▶ **What the task requires**: Please set down every entry below exactly as given.

*** Records to process Section Begins ***

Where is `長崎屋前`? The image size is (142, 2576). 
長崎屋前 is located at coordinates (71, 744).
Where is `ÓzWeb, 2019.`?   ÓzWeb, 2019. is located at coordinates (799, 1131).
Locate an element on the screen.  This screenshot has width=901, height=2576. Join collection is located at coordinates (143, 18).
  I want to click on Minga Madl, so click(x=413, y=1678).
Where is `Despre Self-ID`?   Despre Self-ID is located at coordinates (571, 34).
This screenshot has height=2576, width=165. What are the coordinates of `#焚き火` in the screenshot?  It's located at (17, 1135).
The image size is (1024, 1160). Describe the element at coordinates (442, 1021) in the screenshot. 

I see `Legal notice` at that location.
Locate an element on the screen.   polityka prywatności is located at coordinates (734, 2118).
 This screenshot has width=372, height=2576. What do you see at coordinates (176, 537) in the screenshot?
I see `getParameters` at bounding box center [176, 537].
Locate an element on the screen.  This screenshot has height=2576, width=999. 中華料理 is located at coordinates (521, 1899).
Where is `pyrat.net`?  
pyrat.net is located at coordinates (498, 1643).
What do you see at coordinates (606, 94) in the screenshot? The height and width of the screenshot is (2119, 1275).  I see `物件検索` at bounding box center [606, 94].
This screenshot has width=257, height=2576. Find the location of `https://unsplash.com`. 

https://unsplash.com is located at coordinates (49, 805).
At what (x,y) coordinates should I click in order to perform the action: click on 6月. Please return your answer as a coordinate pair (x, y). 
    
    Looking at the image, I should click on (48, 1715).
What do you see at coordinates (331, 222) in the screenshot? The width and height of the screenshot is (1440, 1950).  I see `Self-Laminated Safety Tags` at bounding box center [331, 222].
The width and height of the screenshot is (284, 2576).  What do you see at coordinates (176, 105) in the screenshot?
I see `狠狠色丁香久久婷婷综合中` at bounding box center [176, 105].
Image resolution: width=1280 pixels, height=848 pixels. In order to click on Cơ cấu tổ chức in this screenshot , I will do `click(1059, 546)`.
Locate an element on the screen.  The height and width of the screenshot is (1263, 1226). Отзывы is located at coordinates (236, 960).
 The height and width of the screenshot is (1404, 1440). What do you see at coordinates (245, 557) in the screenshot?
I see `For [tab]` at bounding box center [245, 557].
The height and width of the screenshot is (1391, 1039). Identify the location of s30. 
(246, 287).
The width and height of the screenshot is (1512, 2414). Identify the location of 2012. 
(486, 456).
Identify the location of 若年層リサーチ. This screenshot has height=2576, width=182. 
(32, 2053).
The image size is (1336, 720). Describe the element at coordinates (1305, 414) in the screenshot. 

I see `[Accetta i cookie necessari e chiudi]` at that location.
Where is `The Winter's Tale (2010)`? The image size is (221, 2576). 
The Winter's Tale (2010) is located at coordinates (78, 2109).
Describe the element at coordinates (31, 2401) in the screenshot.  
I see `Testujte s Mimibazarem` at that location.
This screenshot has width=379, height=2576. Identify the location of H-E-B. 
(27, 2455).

*** Records to process Section Ends ***

▶ **Solution to the exercise**:
Where is `長崎屋前`? The image size is (142, 2576). 
長崎屋前 is located at coordinates (71, 744).
Where is `ÓzWeb, 2019.`?   ÓzWeb, 2019. is located at coordinates (799, 1131).
Locate an element on the screen.  This screenshot has width=901, height=2576. Join collection is located at coordinates (143, 18).
  I want to click on Minga Madl, so click(x=413, y=1678).
Where is `Despre Self-ID`?   Despre Self-ID is located at coordinates (571, 34).
This screenshot has height=2576, width=165. What are the coordinates of `#焚き火` in the screenshot?  It's located at (17, 1135).
The image size is (1024, 1160). Describe the element at coordinates (442, 1021) in the screenshot. 

I see `Legal notice` at that location.
Locate an element on the screen.   polityka prywatności is located at coordinates (734, 2118).
 This screenshot has width=372, height=2576. What do you see at coordinates (176, 537) in the screenshot?
I see `getParameters` at bounding box center [176, 537].
Locate an element on the screen.  This screenshot has height=2576, width=999. 中華料理 is located at coordinates (521, 1899).
Where is `pyrat.net`?  
pyrat.net is located at coordinates (498, 1643).
What do you see at coordinates (606, 94) in the screenshot? The height and width of the screenshot is (2119, 1275).  I see `物件検索` at bounding box center [606, 94].
This screenshot has width=257, height=2576. Find the location of `https://unsplash.com`. 

https://unsplash.com is located at coordinates (49, 805).
At what (x,y) coordinates should I click in order to perform the action: click on 6月. Please return your answer as a coordinate pair (x, y). 
    
    Looking at the image, I should click on (48, 1715).
What do you see at coordinates (331, 222) in the screenshot? The width and height of the screenshot is (1440, 1950).  I see `Self-Laminated Safety Tags` at bounding box center [331, 222].
The width and height of the screenshot is (284, 2576).  What do you see at coordinates (176, 105) in the screenshot?
I see `狠狠色丁香久久婷婷综合中` at bounding box center [176, 105].
Image resolution: width=1280 pixels, height=848 pixels. In order to click on Cơ cấu tổ chức in this screenshot , I will do `click(1059, 546)`.
Locate an element on the screen.  The height and width of the screenshot is (1263, 1226). Отзывы is located at coordinates (236, 960).
 The height and width of the screenshot is (1404, 1440). What do you see at coordinates (245, 557) in the screenshot?
I see `For [tab]` at bounding box center [245, 557].
The height and width of the screenshot is (1391, 1039). Identify the location of s30. 
(246, 287).
The width and height of the screenshot is (1512, 2414). Identify the location of 2012. 
(486, 456).
Identify the location of 若年層リサーチ. This screenshot has height=2576, width=182. 
(32, 2053).
The image size is (1336, 720). Describe the element at coordinates (1305, 414) in the screenshot. 

I see `[Accetta i cookie necessari e chiudi]` at that location.
Where is `The Winter's Tale (2010)`? The image size is (221, 2576). 
The Winter's Tale (2010) is located at coordinates (78, 2109).
Describe the element at coordinates (31, 2401) in the screenshot.  
I see `Testujte s Mimibazarem` at that location.
This screenshot has width=379, height=2576. Identify the location of H-E-B. 
(27, 2455).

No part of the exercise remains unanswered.